Robot.txt Overrides Meta Tags

Ryuzaki

女性以上のお金
Staff member
BuSo Pro
Digital Strategist
Joined
Sep 3, 2014
Messages
3,574
Likes
6,710
Degree
7
A heads up for the builders.

I'm in the process of doing massive behind the scenes work for my case study site here, and part of that is crafting a giant robots.txt.

Building a database'd site with templates means you're going to have one Header file being pulled for every page. I hate plugin dependency and don't really trust myself to create a custom set of tables for the purpose of slapping in customized meta tags in the header. The best I could do is create a sophisticated if/elseif/else loop to add tags into the right pages. That's dumb to me at this level of the game.

So I thought, hey, I'll just tell the search engines to not crawl these pages I don't want indexed, and i'll do so in the robots.txt....

It's not going to cut it. For example:



About.com told Google specifically, don't crawl this folder. Don't crawl it should mean "don't even look at it." Yet look at this:



Google went ahead and indexed the 2760 urls from that folder. They aren't showing the content, title, descriptions, etc., but they are indexing the URLs.

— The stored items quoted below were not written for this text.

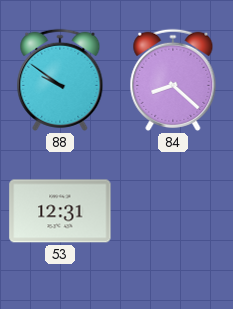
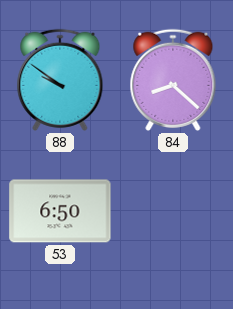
53: 12:31 -> 6:50
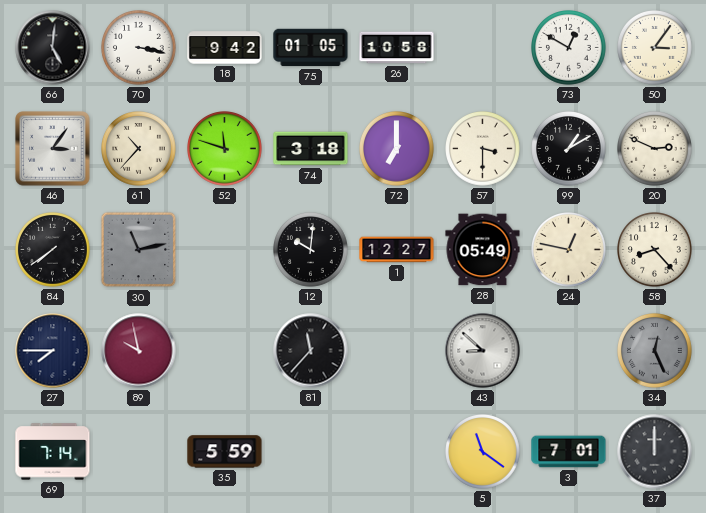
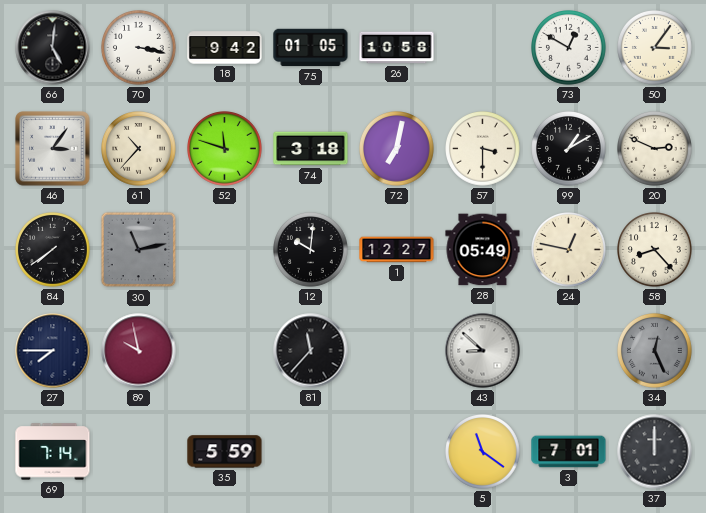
72: 7:00 -> 7:02
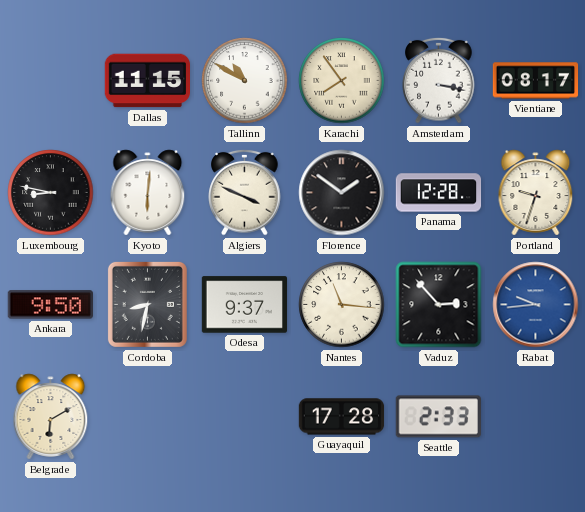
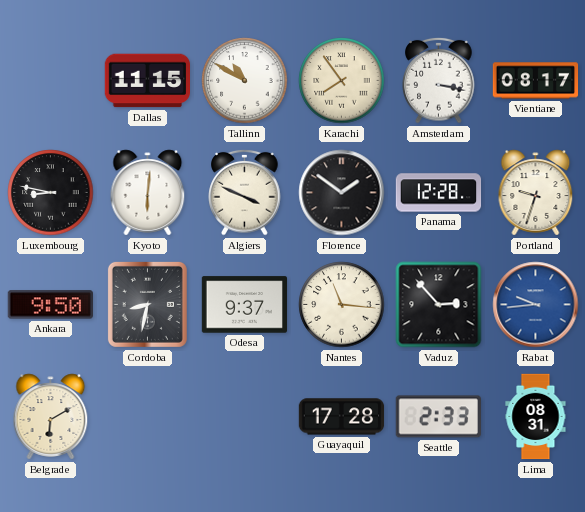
Lima: none -> 08:31
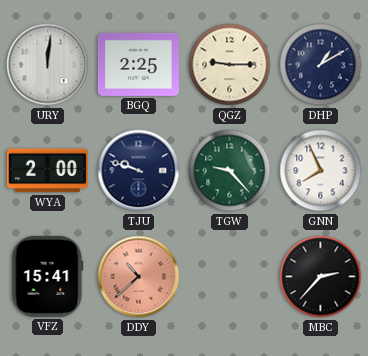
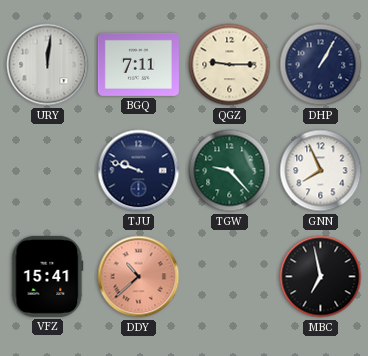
BGQ: 2:25 -> 7:11
DHP: 1:10 -> 1:05
WYA: 2:00 -> none
MBC: 2:37 -> 6:58
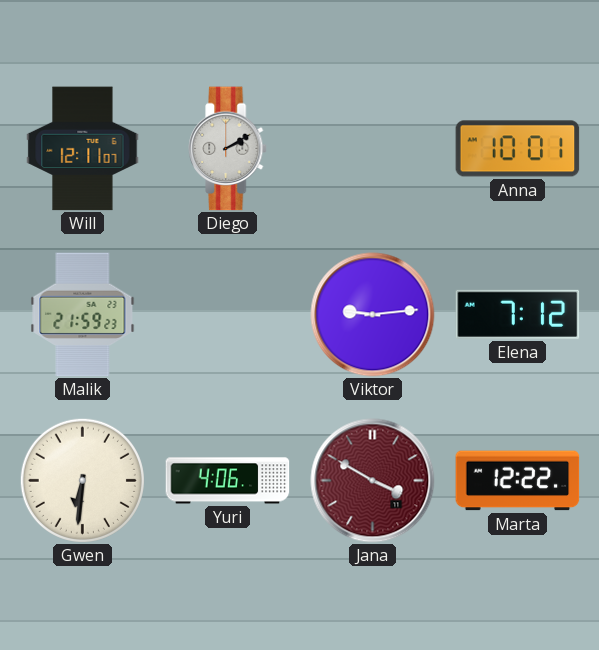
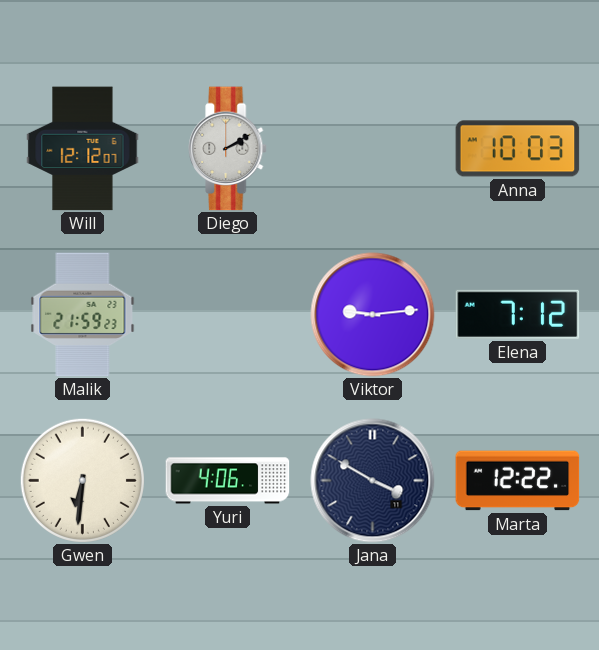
Will: 12:11 -> 12:12
Anna: 10:01 -> 10:03
Jana dial: burgundy -> navy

Do they show up for any legit search terms? Probably not. Could our sites get caught in some stupid Panda crossfire due to something like this? Most likely.

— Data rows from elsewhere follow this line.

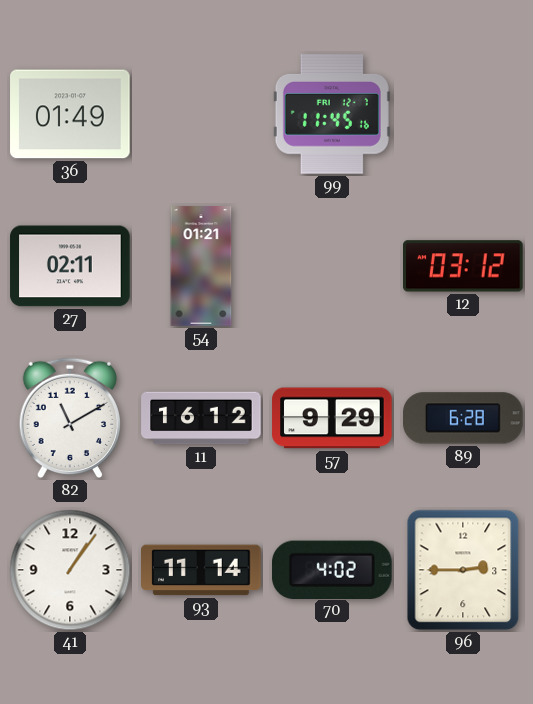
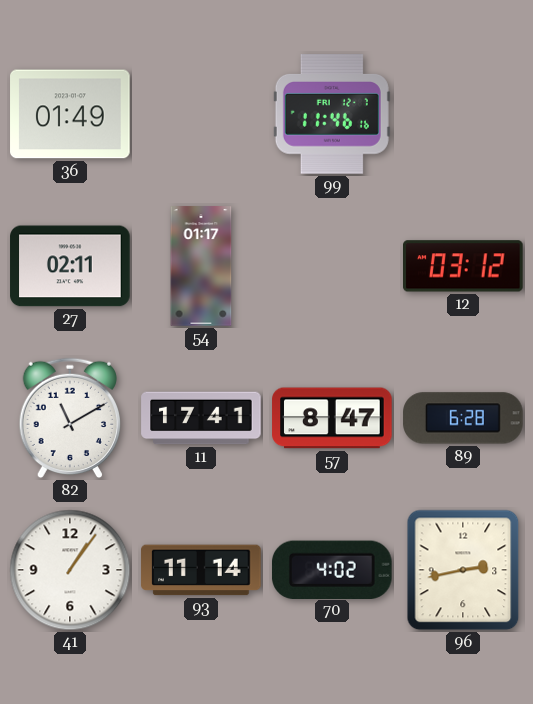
99: 11:45 -> 11:46
54: 01:21 -> 01:17
11: 16:12 -> 17:41
57: 9:29 -> 8:47
96: 2:45 -> 2:43
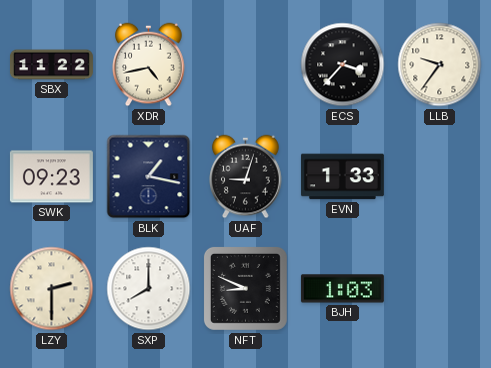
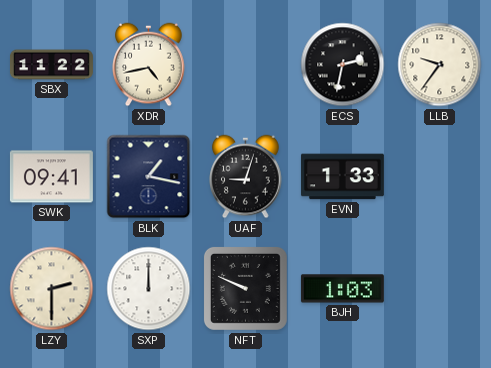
ECS: 3:37 -> 2:32
SWK: 09:23 -> 09:41
SXP: 8:00 -> 12:00
NFT: 8:49 -> 9:49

So my heads up is to definitely make sure you use:

<meta name="robots" content="noindex">
If you want to make sure a page isn't indexed. And if you do this, don't give the same directives in robots.txt or it will take precedence and google will ignore the meta tags. My guess is that, since they are choosing to disobey robots.txt directives (guaranteed they crawl the pages for their own data, as the pictures above essentially prove), they see the meta tags and ignore them as well.

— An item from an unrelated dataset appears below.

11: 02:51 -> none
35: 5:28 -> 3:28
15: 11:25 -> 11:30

But they seem to not ignore the meta tags when the robots.txt isn't "confusing" their crawlers. They crawl and follow but will at least not index.

TL;DR
Don't double up duties in the robots.txt and meta robots tags. Use meta tags when you can. Yoast's Wordpress plugin makes this easy in Wordpress for instance. Find a solution and do it right, or you'll end up like About.com. Search engines don't have to obey robots.txt or meta tags, so try to figure out which they are choosing to respect and go with that. In this case, Google will respect meta robots tags as far as indexing goes as long as you don't double up in the robots.txt.
 

emp

BuSo Pro
Joined
Nov 7, 2014
Messages
587
Likes
591
Degree
2
Problem is that both robots.txt and meta tags do not have to be honored.
It is considered "good manners" but it is not binding for any robot or user agent.

::emp::
 
Joined
Nov 29, 2014
Messages
48
Likes
43
Degree
0
Frustrating, and the last paragraph mentions it here on g support (cached version, live down for me). Ive also found 301 ing to a blocked url slaps it in the index.
 

Stephen

Ecommerce SEO / SEM
BuSo Pro
Joined
Jan 21, 2015
Messages
222
Likes
118
Degree
1
What you don't know of course is when that specific robots.txt direcitive was added, Google will index that shit until they find the file updated.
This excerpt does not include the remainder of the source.